This is the third dimension of multimodal data in the enterprise: the same data must serve a wide range of downstream consumption scenarios, across multiple personas, without forcing you to copy, reshape, and migrate your dataset into different systems every time the question changes.

Why we built LanceDB

LanceDB’s multimodal lakehouse is built on top of the open source Lance format, designed to address the challenges of managing multimodal complexity we just walked through. In LanceDB, the same table can function as a lakehouse table when you’re scanning and transforming data, and like a low-latency retrieval system when you’re serving search and agentic applications.

1. Single source of truth, for all your data

The first premise is straightforward: stop treating your raw bytes as second-class citizens. LanceDB uses Lance tables under the hood: a Lance table can natively store not only standard tabular columns, deeply nested structures, and embeddings, but also large binary blobs (images, video and/or audio) alongside traditional tabular data. That means the content can stay physically co-located with the context, instead of being scattered across a relational database, a vector store, and an object store full of opaque files.

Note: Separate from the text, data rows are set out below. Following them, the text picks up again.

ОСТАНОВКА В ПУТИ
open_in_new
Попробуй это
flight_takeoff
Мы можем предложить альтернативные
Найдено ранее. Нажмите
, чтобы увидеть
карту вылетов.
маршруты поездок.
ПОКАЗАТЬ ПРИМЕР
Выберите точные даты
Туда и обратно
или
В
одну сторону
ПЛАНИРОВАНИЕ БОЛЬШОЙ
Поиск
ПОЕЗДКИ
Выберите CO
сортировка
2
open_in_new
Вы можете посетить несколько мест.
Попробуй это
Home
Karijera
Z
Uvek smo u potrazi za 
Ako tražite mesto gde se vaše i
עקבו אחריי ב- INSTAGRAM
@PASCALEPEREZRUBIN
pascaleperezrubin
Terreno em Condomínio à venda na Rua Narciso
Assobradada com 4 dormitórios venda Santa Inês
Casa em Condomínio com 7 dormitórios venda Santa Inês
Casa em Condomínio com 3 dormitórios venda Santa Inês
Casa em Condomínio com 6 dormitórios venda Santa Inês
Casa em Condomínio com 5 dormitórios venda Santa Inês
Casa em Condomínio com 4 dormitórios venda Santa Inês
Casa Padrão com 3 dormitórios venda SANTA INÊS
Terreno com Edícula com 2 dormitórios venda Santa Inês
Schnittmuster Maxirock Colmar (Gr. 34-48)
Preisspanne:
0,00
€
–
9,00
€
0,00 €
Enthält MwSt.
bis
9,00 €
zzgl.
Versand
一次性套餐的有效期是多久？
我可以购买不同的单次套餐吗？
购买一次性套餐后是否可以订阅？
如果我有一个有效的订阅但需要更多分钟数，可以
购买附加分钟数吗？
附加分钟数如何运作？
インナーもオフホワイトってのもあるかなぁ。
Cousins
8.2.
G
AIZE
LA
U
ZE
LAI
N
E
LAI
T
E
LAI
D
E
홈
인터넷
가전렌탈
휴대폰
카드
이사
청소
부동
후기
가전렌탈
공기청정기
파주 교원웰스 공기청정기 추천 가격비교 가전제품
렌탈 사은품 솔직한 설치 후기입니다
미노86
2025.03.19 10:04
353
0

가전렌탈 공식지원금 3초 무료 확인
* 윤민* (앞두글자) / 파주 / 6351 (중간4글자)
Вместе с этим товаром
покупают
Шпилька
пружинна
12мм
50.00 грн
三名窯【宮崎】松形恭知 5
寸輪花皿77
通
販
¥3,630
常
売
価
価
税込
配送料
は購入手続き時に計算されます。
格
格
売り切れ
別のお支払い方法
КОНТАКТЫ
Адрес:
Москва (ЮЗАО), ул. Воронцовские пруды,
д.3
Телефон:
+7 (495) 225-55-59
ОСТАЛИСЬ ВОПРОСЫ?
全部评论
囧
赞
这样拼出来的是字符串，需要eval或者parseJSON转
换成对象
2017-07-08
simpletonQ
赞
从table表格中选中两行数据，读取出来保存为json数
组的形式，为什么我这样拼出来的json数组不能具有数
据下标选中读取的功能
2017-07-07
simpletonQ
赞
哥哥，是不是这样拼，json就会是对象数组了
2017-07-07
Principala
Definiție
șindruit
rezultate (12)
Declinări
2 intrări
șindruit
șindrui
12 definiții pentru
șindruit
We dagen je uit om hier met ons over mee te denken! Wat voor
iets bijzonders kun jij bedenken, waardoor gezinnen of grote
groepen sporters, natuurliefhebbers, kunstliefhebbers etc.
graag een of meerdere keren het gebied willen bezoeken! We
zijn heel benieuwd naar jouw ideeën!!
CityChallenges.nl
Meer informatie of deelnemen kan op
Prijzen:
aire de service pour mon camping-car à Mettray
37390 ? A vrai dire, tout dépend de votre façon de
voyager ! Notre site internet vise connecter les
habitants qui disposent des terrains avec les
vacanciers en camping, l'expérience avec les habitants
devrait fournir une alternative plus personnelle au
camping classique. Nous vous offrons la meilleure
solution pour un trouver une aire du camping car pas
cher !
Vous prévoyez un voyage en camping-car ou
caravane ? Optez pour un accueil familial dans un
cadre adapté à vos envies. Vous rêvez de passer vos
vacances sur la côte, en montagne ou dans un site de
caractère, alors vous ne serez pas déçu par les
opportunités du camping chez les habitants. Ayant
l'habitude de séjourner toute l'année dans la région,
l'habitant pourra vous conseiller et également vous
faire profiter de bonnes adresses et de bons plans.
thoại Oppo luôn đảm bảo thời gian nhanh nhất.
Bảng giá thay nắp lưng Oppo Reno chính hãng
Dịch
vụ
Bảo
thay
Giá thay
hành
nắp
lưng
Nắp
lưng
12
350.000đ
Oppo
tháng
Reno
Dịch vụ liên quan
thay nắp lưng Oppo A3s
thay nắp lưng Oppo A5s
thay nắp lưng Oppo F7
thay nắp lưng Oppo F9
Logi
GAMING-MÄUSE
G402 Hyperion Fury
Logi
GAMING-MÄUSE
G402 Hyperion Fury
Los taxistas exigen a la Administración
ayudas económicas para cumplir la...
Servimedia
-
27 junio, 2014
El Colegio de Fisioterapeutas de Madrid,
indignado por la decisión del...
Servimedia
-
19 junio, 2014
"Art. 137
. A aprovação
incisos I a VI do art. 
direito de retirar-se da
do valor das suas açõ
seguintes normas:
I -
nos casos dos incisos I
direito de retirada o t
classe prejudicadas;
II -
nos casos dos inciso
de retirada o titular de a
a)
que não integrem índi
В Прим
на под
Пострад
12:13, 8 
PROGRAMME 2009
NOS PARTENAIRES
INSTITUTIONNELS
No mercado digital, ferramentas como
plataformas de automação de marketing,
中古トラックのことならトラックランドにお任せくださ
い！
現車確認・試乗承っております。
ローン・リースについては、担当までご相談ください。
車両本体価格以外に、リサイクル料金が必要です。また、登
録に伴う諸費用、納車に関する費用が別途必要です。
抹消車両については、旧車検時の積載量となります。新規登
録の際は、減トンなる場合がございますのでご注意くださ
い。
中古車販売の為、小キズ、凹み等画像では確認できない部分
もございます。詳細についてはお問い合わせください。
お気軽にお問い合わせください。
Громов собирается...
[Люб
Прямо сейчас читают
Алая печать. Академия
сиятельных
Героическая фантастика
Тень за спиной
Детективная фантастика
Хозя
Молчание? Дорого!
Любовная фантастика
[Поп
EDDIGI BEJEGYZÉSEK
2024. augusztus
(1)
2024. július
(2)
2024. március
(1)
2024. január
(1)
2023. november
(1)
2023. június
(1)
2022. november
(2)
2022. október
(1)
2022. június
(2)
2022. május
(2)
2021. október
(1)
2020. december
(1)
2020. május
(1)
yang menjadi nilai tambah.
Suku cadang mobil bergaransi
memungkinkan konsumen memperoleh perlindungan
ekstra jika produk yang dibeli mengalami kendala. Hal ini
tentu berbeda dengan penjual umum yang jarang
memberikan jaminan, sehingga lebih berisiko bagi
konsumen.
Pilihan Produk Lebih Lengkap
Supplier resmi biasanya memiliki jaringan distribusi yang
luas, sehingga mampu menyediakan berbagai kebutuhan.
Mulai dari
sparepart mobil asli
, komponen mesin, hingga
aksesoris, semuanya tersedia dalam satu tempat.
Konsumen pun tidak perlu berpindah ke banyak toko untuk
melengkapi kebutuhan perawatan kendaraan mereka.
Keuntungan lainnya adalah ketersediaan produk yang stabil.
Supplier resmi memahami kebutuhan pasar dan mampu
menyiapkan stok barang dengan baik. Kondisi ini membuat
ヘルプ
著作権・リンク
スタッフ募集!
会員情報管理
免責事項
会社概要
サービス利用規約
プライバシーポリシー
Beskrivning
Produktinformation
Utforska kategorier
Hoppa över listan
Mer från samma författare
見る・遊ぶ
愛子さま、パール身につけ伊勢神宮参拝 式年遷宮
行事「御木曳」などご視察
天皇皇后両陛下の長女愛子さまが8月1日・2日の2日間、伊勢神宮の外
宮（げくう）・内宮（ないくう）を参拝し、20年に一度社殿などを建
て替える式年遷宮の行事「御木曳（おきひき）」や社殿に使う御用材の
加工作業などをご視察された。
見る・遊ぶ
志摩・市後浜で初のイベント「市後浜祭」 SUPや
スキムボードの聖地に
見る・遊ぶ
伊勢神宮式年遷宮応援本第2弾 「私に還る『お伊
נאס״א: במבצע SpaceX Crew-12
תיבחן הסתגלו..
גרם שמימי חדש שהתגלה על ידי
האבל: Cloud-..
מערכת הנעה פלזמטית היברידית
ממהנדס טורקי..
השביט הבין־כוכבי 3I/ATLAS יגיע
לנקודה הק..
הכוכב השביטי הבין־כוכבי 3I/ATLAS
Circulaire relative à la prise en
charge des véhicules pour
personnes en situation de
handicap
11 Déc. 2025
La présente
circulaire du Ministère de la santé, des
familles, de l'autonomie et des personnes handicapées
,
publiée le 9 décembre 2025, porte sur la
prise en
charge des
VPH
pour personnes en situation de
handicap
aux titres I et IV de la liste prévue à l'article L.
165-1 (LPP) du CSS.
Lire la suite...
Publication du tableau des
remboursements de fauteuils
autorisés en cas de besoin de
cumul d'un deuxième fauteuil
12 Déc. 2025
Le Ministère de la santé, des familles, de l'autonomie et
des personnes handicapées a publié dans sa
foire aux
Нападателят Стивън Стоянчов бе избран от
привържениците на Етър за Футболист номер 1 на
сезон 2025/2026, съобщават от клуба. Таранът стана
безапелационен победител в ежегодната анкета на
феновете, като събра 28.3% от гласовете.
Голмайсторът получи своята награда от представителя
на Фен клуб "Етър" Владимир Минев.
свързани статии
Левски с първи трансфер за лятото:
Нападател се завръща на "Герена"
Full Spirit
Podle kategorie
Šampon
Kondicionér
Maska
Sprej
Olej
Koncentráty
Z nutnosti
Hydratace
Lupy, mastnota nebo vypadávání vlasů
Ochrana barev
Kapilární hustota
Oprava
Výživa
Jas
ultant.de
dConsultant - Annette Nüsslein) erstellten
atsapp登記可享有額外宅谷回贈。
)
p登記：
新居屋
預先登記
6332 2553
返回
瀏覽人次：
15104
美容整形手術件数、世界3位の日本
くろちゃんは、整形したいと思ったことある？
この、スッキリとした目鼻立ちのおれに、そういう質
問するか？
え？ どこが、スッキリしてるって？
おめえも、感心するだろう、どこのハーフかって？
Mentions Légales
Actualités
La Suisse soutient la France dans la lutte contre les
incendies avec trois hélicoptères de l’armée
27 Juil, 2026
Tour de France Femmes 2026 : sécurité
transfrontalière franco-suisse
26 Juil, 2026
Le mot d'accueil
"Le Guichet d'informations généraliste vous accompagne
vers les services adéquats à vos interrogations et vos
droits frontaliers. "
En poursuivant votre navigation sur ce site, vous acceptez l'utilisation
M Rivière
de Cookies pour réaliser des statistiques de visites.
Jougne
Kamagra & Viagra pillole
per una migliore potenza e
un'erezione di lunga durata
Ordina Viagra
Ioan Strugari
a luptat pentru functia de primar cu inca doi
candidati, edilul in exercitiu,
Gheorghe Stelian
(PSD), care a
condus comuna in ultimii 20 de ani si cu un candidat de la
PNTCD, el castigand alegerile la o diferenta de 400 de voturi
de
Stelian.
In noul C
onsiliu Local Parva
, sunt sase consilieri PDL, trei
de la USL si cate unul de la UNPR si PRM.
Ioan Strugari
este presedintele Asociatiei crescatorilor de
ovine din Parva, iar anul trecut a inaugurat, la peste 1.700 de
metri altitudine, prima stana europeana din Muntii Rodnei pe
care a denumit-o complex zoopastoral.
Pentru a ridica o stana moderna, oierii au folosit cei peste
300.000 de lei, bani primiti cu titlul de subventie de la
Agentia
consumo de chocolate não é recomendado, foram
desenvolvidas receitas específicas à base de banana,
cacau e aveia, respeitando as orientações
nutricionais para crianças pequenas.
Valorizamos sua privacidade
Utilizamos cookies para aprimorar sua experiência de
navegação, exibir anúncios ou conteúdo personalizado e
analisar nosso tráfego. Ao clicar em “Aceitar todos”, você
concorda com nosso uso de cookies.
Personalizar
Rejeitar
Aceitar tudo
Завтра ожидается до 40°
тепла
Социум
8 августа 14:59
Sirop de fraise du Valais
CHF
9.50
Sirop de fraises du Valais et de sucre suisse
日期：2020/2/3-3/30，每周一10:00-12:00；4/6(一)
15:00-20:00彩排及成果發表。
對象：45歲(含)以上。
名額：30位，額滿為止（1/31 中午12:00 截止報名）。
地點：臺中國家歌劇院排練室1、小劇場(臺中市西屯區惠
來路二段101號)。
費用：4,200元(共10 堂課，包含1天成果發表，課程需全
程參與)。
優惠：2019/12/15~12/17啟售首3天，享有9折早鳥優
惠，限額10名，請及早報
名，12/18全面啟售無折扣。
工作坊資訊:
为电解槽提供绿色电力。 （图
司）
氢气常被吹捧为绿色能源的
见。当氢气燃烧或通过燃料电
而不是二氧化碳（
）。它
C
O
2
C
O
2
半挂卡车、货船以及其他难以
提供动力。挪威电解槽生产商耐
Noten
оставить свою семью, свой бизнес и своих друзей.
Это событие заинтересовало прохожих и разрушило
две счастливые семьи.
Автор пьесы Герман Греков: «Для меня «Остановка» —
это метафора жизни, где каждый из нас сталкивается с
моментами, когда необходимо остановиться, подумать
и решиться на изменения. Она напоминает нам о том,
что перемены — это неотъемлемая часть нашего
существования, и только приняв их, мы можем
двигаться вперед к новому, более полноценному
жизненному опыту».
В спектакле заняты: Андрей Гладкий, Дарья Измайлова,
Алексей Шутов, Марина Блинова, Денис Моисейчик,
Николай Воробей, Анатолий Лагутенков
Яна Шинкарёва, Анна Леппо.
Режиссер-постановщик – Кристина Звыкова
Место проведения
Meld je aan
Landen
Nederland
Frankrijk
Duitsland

Here’s how the structure for several terabytes of video data from the OpenVid-1M would look with Lance: it’s just a collection of Lance files that include the video embeddings and binaries in one place.

├── lance-format/openvid-lance
├── data
│   └── train/
│       ├── 0001.lance
│       ├── 0002.lance
│       └── ...  # more Lance files

Lance, an open lakehouse format, makes this kind of storage practical with its file format and table layout. Rows are grouped into fragments, where each fragment can have multiple data files that hold one or more columns. This two-dimensional layout matters in multimodal settings because it lets the dataset evolve without constantly rewriting the heavy parts. If you add a new embedding column, run OCR on PDFs, generate captions, or attach new labels, Lance can write those new columns as additional data files per fragment – without rewriting the existing image/video bytes you already stored.

Just as importantly, Lance tables are versioned. Each commit produces a new table version (tracked via manifests), which gives you a stable snapshot to reproduce training runs, debug “what changed?”, and avoid the silent drift that happens when pointers, blobs, and embeddings evolve out of sync.

The result of this is simplified data governance with fewer unnecessary IOPs, with performance and scalability guarantees baked in.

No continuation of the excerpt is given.